Many of us share a bygone era fantasy about wealthy industrialists all being like Henry Ford. Seeing a high turnover in his workforce, the mogul famously doubled his workers’ wages and said it was so everyone who worked for him could afford the cars they built. Ford is remembered as being a champion of the working class.
Today, instead, we have the Walton family, of Walmart fame, which pockets billions while their workers qualify for food stamps. We also have a wealth inequality that is the worst in this country since the Great Depression. Yes, we produce more billionaires than other countries. But there are also more Americans living in poverty (45 million) than there are Canadians (35 million).
You’ve heard the platitude that a rising tide lifts all boats? It’s trickle-down sloganeering—more wealthy people simply means the more people will be wealthy. Nowhere is the reality of the not-trickling-down falsehood hitting harder than in Santa Clara County, California, the cradle of America’s tech industry. According to Forbes’ recently published annual billionaire list, Silicon Valley created 23 new billionaires in 2014.
You’ve heard the platitude that a rising tide lifts all boats? It’s trickle-down sloganeering—more wealthy people simply means the more people will be wealthy.
It’s just one area of the state! You’d think, if you subscribed to the Henry Ford fantasy, that the entire valley would be lifted. And that this fortune would spread across the region, whose wage earners would also enjoy the boom times. Instead it’s become ground zero for wealth inequality and a sobering reminder that working for a living isn’t enough to live on.
Ironically some of these new Silicon Valley billionaires (including three from Uber and three from Airbnb) come from capitalizing on the sharing economy, the foundation of giganomics. It’s a system that treats its labor force like they’re hobbyists, not meant to make a living, just cobbling things together part-time to earn some extra cash. Uber drivers aren’t cabbies. Airbnb hosts aren’t hotel operators. They’re just sharing resources and making a select few ridiculously flush.
“My family’s household income is $250,000 a year, but I promise you I am middle class,” writes student columnist and Palo Alto resident Jesse Klein. “I live in a $2 million dollar house, but I promise you I am still middle class. It has one story, doesn’t have a pool or its own movie theater. It is a modest three-bedroom, two-bath.”
This is Silicon Valley in a nutshell: lots of “middle-class” super-haves and way more have-nothings. According to data from the 2013 American Community Survey crunched by NPR, only 13 percent of families in Silicon Valley make $250,000 a year or more. So perception and private movie theater aside, how does the other 87 percent fare?
Not good and getting worse, according to the data.
“Income disparities persist between racial and ethnic groups. The lowest-earning racial/ethnic group earns 70 percent less than the highest earning group,” notes the 2014 Silicon Valley Index. “The gap between the highest and lowest earners has increased. The share of households in Silicon Valley earning more than $100,000 increased two percentage points to 45 percent in 2012, while the share of households earning $35,000 to $99,000 decreased two percentage points to 35 percent.”

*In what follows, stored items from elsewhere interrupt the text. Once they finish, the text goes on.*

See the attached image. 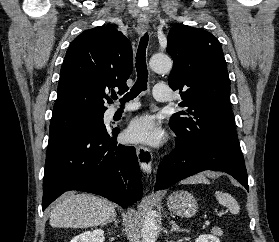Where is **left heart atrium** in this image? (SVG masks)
Returning a JSON list of instances; mask_svg holds the SVG:
<instances>
[{
    "mask_svg": "<svg viewBox=\"0 0 279 242\" xmlns=\"http://www.w3.org/2000/svg\"><path fill=\"white\" fill-rule=\"evenodd\" d=\"M126 136L133 143L157 145L161 142L163 134L152 117L141 115L130 122Z\"/></svg>",
    "mask_w": 279,
    "mask_h": 242,
    "instance_id": "left-heart-atrium-1",
    "label": "left heart atrium"
}]
</instances>
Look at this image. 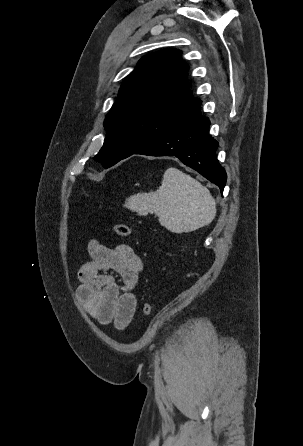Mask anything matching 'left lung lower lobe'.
I'll return each mask as SVG.
<instances>
[{
    "label": "left lung lower lobe",
    "instance_id": "1",
    "mask_svg": "<svg viewBox=\"0 0 303 446\" xmlns=\"http://www.w3.org/2000/svg\"><path fill=\"white\" fill-rule=\"evenodd\" d=\"M201 104L199 100L170 133L133 154L175 156L223 192L227 175L216 158L218 142L207 134L210 121L202 115Z\"/></svg>",
    "mask_w": 303,
    "mask_h": 446
}]
</instances>
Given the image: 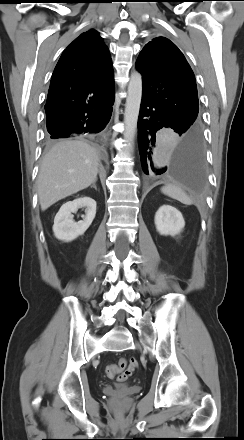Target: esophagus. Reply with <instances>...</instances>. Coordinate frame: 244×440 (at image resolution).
<instances>
[{"label":"esophagus","instance_id":"esophagus-1","mask_svg":"<svg viewBox=\"0 0 244 440\" xmlns=\"http://www.w3.org/2000/svg\"><path fill=\"white\" fill-rule=\"evenodd\" d=\"M109 135H110V133L108 132V133H107V136H109Z\"/></svg>","mask_w":244,"mask_h":440}]
</instances>
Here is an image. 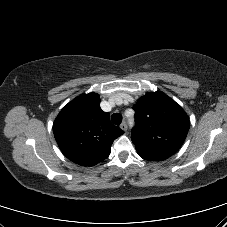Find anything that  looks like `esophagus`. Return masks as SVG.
Masks as SVG:
<instances>
[{"label":"esophagus","mask_w":227,"mask_h":227,"mask_svg":"<svg viewBox=\"0 0 227 227\" xmlns=\"http://www.w3.org/2000/svg\"><path fill=\"white\" fill-rule=\"evenodd\" d=\"M120 128L123 130V131H127V124L125 122L121 123L120 124Z\"/></svg>","instance_id":"esophagus-1"}]
</instances>
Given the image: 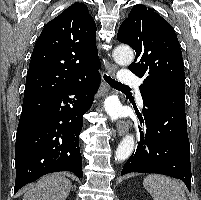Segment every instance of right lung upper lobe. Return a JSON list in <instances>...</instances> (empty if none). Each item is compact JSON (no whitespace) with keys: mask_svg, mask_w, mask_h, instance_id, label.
<instances>
[{"mask_svg":"<svg viewBox=\"0 0 201 200\" xmlns=\"http://www.w3.org/2000/svg\"><path fill=\"white\" fill-rule=\"evenodd\" d=\"M95 34V21L82 3L48 22L33 49L24 99L61 91L98 72Z\"/></svg>","mask_w":201,"mask_h":200,"instance_id":"obj_1","label":"right lung upper lobe"}]
</instances>
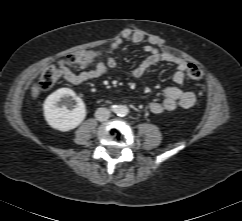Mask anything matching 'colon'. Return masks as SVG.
Here are the masks:
<instances>
[{
	"mask_svg": "<svg viewBox=\"0 0 242 221\" xmlns=\"http://www.w3.org/2000/svg\"><path fill=\"white\" fill-rule=\"evenodd\" d=\"M97 57L98 54L94 51H82L72 54L70 60L75 65L83 66L93 62ZM61 74V69L57 65L46 67L40 74L38 81L39 88L43 91L52 89L60 79ZM187 75L192 81H199L203 76L201 69L194 64H190L187 67Z\"/></svg>",
	"mask_w": 242,
	"mask_h": 221,
	"instance_id": "1",
	"label": "colon"
}]
</instances>
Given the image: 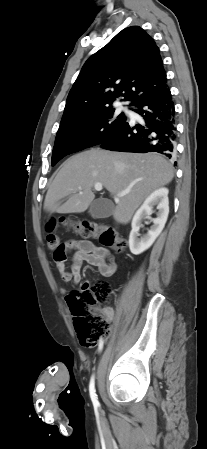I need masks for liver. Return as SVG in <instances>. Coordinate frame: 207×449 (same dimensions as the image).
I'll return each instance as SVG.
<instances>
[{
	"label": "liver",
	"mask_w": 207,
	"mask_h": 449,
	"mask_svg": "<svg viewBox=\"0 0 207 449\" xmlns=\"http://www.w3.org/2000/svg\"><path fill=\"white\" fill-rule=\"evenodd\" d=\"M173 177L172 165L160 155L90 149L63 164L47 191L44 209L50 213H82L95 198L93 186L101 183L114 197L130 191L118 197L112 213L117 222L127 224L145 198Z\"/></svg>",
	"instance_id": "1"
}]
</instances>
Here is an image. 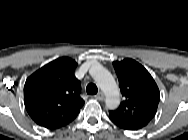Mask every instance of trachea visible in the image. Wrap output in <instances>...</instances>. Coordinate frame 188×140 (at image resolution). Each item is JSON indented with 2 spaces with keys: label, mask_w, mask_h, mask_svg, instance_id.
I'll use <instances>...</instances> for the list:
<instances>
[{
  "label": "trachea",
  "mask_w": 188,
  "mask_h": 140,
  "mask_svg": "<svg viewBox=\"0 0 188 140\" xmlns=\"http://www.w3.org/2000/svg\"><path fill=\"white\" fill-rule=\"evenodd\" d=\"M86 91L88 95H95L98 92L97 86L95 84H88L86 87Z\"/></svg>",
  "instance_id": "obj_1"
}]
</instances>
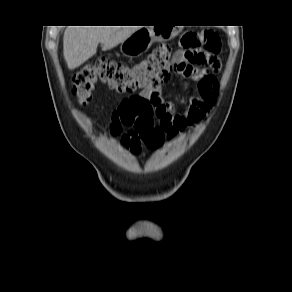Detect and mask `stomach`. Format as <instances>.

The California Housing Partnership Corporation reports, “Between 2008 and 2013, the cities of Santa Clara County experienced a 62 percent reduction in affordable housing funding.”
This, in a part of the country where the average home price, according to MLSListings, a Sunnyvale-based listings service, is now $1 million. This tide isn’t rising all boats, it’s rising all prices.
Meaning: Silicon Valley is a perfect place to get rich and richer. It’s also a perfect place to be in the ranks of the working poor and working poorer.
Silicon Valley produces billionaires based on sharing in the least egalitarian area of the country. That is very, how do you say—rich.